A year ago, Vancouver housing researcher Andrew Yan created a minor uproar when he revealed that almost 25 percent of condos in the downtown were either empty or occupied by nonresidents for only part of the year.
Yan, who works with BTAworks—the research arm of Bing Thom Architects—presented his conclusions at an SFU Woodward’s forum on foreign investment in Vancouver’s real-estate market.
The City of Vancouver hasn’t taken any action since Yan released this information. But in the United Kingdom, Islington London borough council is considering imposing fines of up to $109,800 (£60,000) on investors who buy new homes and leave them empty.

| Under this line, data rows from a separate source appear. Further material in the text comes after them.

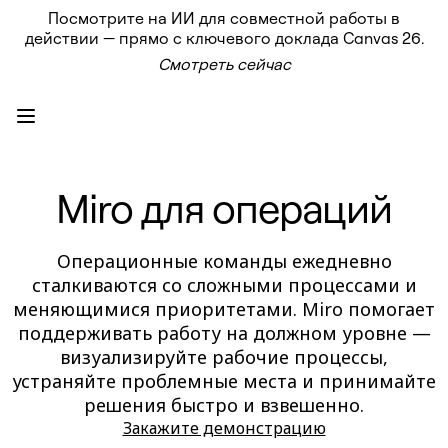
Посмотрите на ИИ для совместной работы в
Продукт
действии — прямо с ключевого доклада Canvas 26.
Избранное
Смотреть сейчас
Intelligent Canvas™
Flows
Прототипы и вайрфреймы
Engage
Платформа
Обзор ИИ
AI Workflows
Miro для операций
Коннекторы
Сервер MCP
Изучите руководства по ИИ
Сервер MCP
Операционные команды ежедневно
Планы проектов
сталкиваются со сложными процессами и
Интеграции
Безопасность
меняющимися приоритетами. Miro помогает
Enterprise Guard
поддерживать работу на должном уровне —
Платформа разработки
визуализируйте рабочие процессы,
Загрузить приложения
Форматы
устраняйте проблемные места и принимайте
Доска
решения быстро и взвешенно.
Диаграммы
Закажите демонстрацию
Канбан
Временные шкалы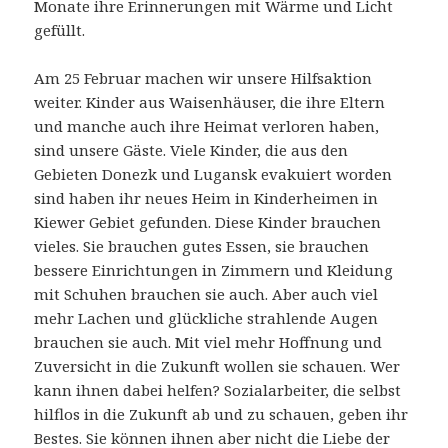
Monate ihre Erinnerungen mit Wärme und Licht
gefüllt.
Am 25 Februar machen wir unsere Hilfsaktion
weiter. Kinder aus Waisenhäuser, die ihre Eltern
und manche auch ihre Heimat verloren haben,
sind unsere Gäste. Viele Kinder, die aus den
Gebieten Donezk und Lugansk evakuiert worden
sind haben ihr neues Heim in Kinderheimen in
Kiewer Gebiet gefunden. Diese Kinder brauchen
vieles. Sie brauchen gutes Essen, sie brauchen
bessere Einrichtungen in Zimmern und Kleidung
mit Schuhen brauchen sie auch. Aber auch viel
mehr Lachen und glückliche strahlende Augen
brauchen sie auch. Mit viel mehr Hoffnung und
Zuversicht in die Zukunft wollen sie schauen. Wer
kann ihnen dabei helfen? Sozialarbeiter, die selbst
hilflos in die Zukunft ab und zu schauen, geben ihr
Bestes. Sie können ihnen aber nicht die Liebe der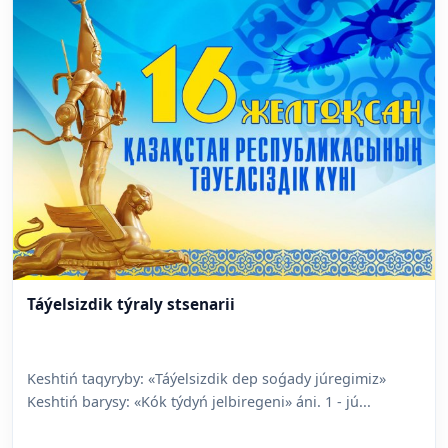
Táýelsizdik týraly stsenarii
Keshtiń taqyryby: «Táýelsizdik dep soǵady júregimiz»
Keshtiń barysy: «Kók týdyń jelbiregeni» áni. 1 - jú...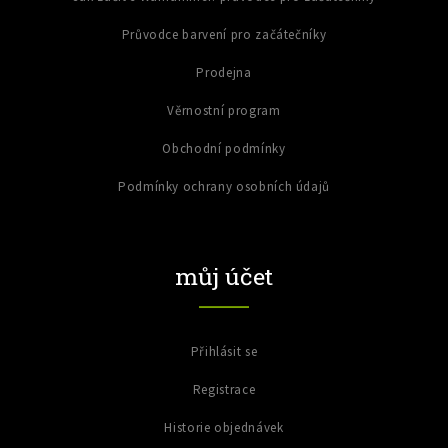
Průvodce barvení pro začátečníky
Prodejna
Věrnostní program
Obchodní podmínky
Podmínky ochrany osobních údajů
můj účet
Přihlásit se
Registrace
Historie objednávek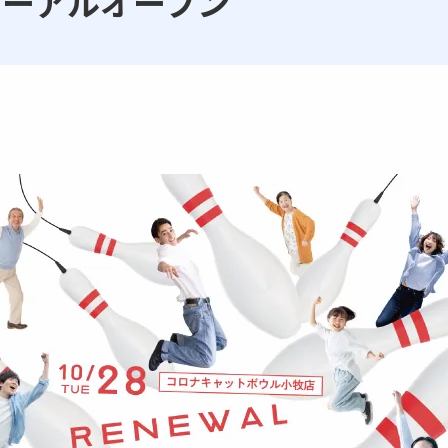
ニューアルオープン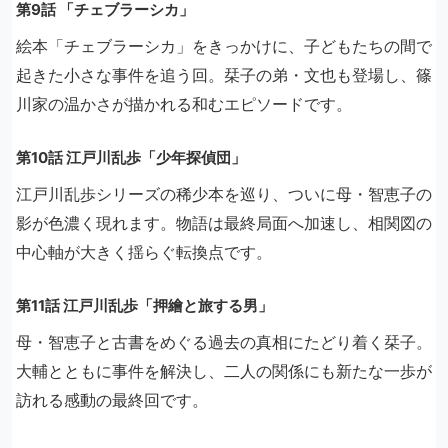
第9話 「チェブラーシカ」
絵本「チェブラーシカ」をきっかけに、子どもたちの間で
起きた小さな事件を追う回。栞子の弟・文也も登場し、篠
川家の温かさが描かれる和むエピソードです。
第10話 江戸川乱歩「少年探偵団」
江戸川乱歩シリーズの稀少本を巡り、ついに母・智恵子の
影が色濃く現れます。物語は最終局面へ加速し、相関図の
中心軸が大きく揺らぐ転換点です。
第11話 江戸川乱歩「押繪と旅する男」
母・智恵子と古書をめぐる過去の真相にたどり着く栞子。
大輔とともに事件を解決し、二人の関係にも新たな一歩が
訪れる感動の最終回です。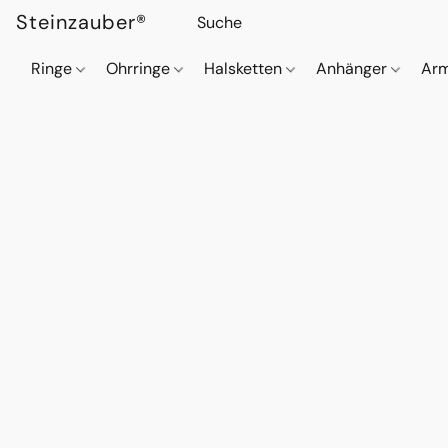
Steinzauber®
Ringe
Ohrringe
Halsketten
Anhänger
Ar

“The council is proposing to place the responsibility for demonstrating occupancy on the owners of individual dwellings to which the new planning obligation will apply,” states a discussion paper on the Islington government website. “This could be via submission of evidence such as utility bills on request from the council where it is suspected that properties are left unoccupied.”
A news release on the borough’s website defines so-called buy-to-leave residences as “new homes that are sold as investments, often marketed off-plan overseas, and left to stand empty”.
Up to half the residences in new developments in one district, EC1, are not occupied by people on the electoral roll.
“The council has said that new homes sitting empty represent ‘wasted’ supply, making no contribution to meeting Islington’s need for new places for people to live,” the news release states.
The borough is inviting comments from the public until April 14. Meanwhile, the discussion paper states that overseas buyers paying cash “are causing a ripple of price inflation spreading throughout London”.
It also asks: “Do you agree with Islington Council’s intention to require owners of properties which are kept unoccupied to make a financial contribution to the council, which would be used to deliver affordable housing elsewhere in the borough?”